Write out word for word the lines from the one holding "узявши довідку про це" through the end of the data, and only those lines. Pictures stay out.

Top of SOURCE MATERIAL

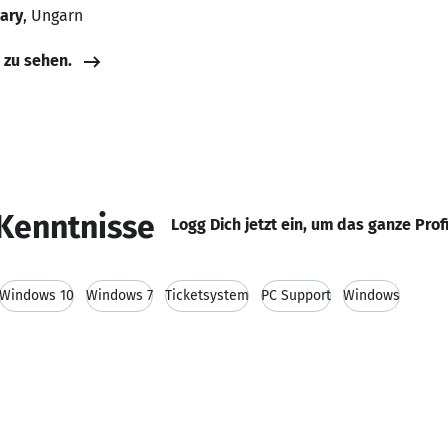
ary
, Ungarn
e zu sehen.
Kenntnisse
Logg Dich jetzt ein, um das ganze Prof
Windows 10
Windows 7
Ticketsystem
PC Support
Windows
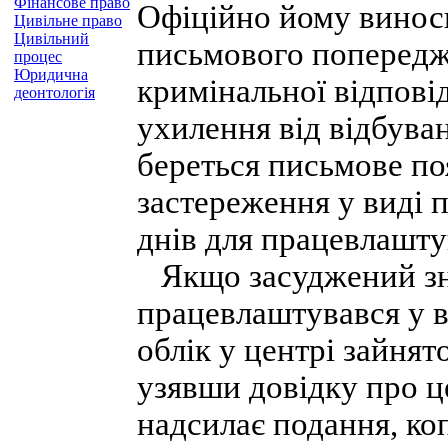
Фінансове право
Офіційно йому виноси
Цивільне право
Цивільний
письмового попередж
процес
Юридична
кримінальної відпові
деонтологія
ухилення від відбува
береться письмове по
застереження у виді 
днів для працевлашту
Якщо засуджений зно
працевлаштувався у в
облік у центрі зайнят
узявши довідку про це
надсилає подання, коп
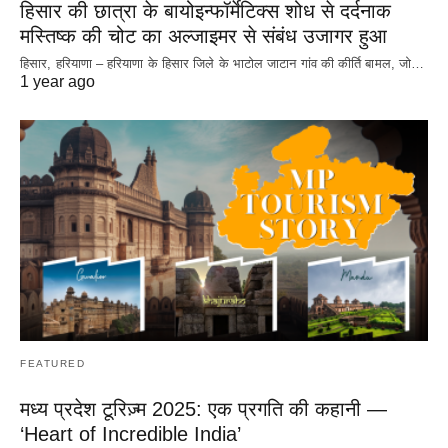
हिसार की छात्रा के बायोइन्फॉर्मेटिक्स शोध से दर्दनाक
मस्तिष्क की चोट का अल्जाइमर से संबंध उजागर हुआ
हिसार, हरियाणा – हरियाणा के हिसार जिले के भाटोल जाटान गांव की कीर्ति बामल, जो…
1 year ago
FEATURED
मध्य प्रदेश टूरिज़्म 2025: एक प्रगति की कहानी —
‘Heart of Incredible India’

Bottom of SOURCE MATERIAL

**RESPONSE TO THE TASK**
узявши довідку про це
надсилає подання, коп
हिसार की छात्रा के बायोइन्फॉर्मेटिक्स शोध से दर्दनाक
मस्तिष्क की चोट का अल्जाइमर से संबंध उजागर हुआ
हिसार, हरियाणा – हरियाणा के हिसार जिले के भाटोल जाटान गांव की कीर्ति बामल, जो…
1 year ago
FEATURED
मध्य प्रदेश टूरिज़्म 2025: एक प्रगति की कहानी —
‘Heart of Incredible India’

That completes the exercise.